Chinese NEV industry has bright prospects: opportunities outweigh challenges

  • Data shows that car production and sales in the first half of 2017 increased 4.6% and 3.8% respectively on a year-on-year basis. Specifically, the production and sales of new energy vehicles climbed 19.7% and 14.4% respectively.

  • It is said that China’s car industry is facing energy, environmental and traffic challenges as well as opportunities like the introduction of the energy-saving and new energy car technological roadmap, vehicle electrification and the popularization of connected vehicles.

  • In general, the Chinese car industry is facing challenges and opportunities at the same time, but its opportunities outweigh challenges.

  • China has been ranked first in NEV ownership, while fuel-cell vehicles are a major trend for the development of the NEV sector in this country.
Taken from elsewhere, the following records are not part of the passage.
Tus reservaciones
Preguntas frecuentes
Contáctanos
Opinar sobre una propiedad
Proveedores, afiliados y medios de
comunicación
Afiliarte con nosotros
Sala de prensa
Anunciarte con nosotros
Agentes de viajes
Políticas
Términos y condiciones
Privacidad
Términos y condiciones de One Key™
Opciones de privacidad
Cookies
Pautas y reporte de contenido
In this light, China has set comprehensive goals for the development of the NEV industry. Specifically, NEV sales should account for 15-20% of the overall car sales by the year 2025. (D1ev.com, Aug. 7)

Passenger vehicle market to reach sales of over 30 million units, growth slowdown is a sign of new normal

  • China's passenger vehicle market reported sales of around 11.25 million units for the first half of this year, up 1.61% year-on-year. Compared with the same period of the previous year, the growth rate dropped 7.62%.
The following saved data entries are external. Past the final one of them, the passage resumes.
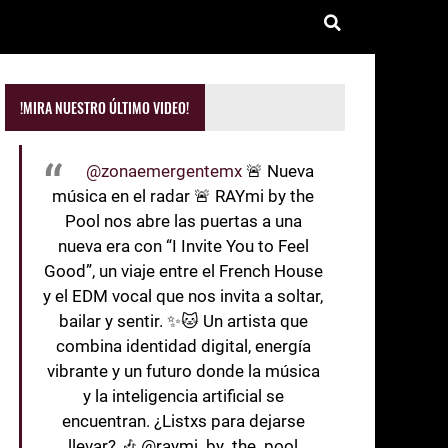
!MIRA NUESTRO ÚLTIMO VIDEO!
@zonaemergentemx
🚨 Nueva
música en el radar 🚨 RAYmi by the
Pool nos abre las puertas a una
nueva era con “I Invite You to Feel
Good”, un viaje entre el French House
y el EDM vocal que nos invita a soltar,
bailar y sentir. ✨🐱 Un artista que
combina identidad digital, energía
vibrante y un futuro donde la música
y la inteligencia artificial se
encuentran. ¿Listxs para dejarse
llevar? 🎶 @raymi_by_the_pool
  • The State Information Center estimates that the domestic passenger vehicle market will achieve sales of 34 million units by 2026. With the development of the rural economy, the rural market will make a big contribution to the sales of the passenger vehicle market. Currently, third- and fourth-tier cities are becoming new growth points for auto consumption. The car rental industry will also drive the growth of new car consumption. 

  • On the whole, new car sales are expected to grow steadily before 2020, thanks to increasing purchasing power of young customers. The sales growth of the passenger vehicle market is predicted to slow down after 2020, affected by several factors, including the strong impact from the car sharing business. (Car Review, Aug. 7)

Excessively tough policies likely to be changed; six major policy directions proposed for NEVs 

  • The 2017 blue paper on new energy vehicles (NEVs), which was released on Aug. 3, has proposed six major policy directions, including a higher threshold for investment in pure electric cars and possible extension of NEV purchase tax exemption. 

  • According to the blue paper, new policies governing investment, taxation, subsidy, and management are expected to be launched over the next year. Under the new policies, the threshold of investment in NEVs will be further raised.  Tax exemption for the purchase of NEVs will continue in 2018. The subsidy policies for NEVs will not be phased out until 2020. Excessively tough policies, such as the limitation of 30,000km mileage for subsidy application, will be changed.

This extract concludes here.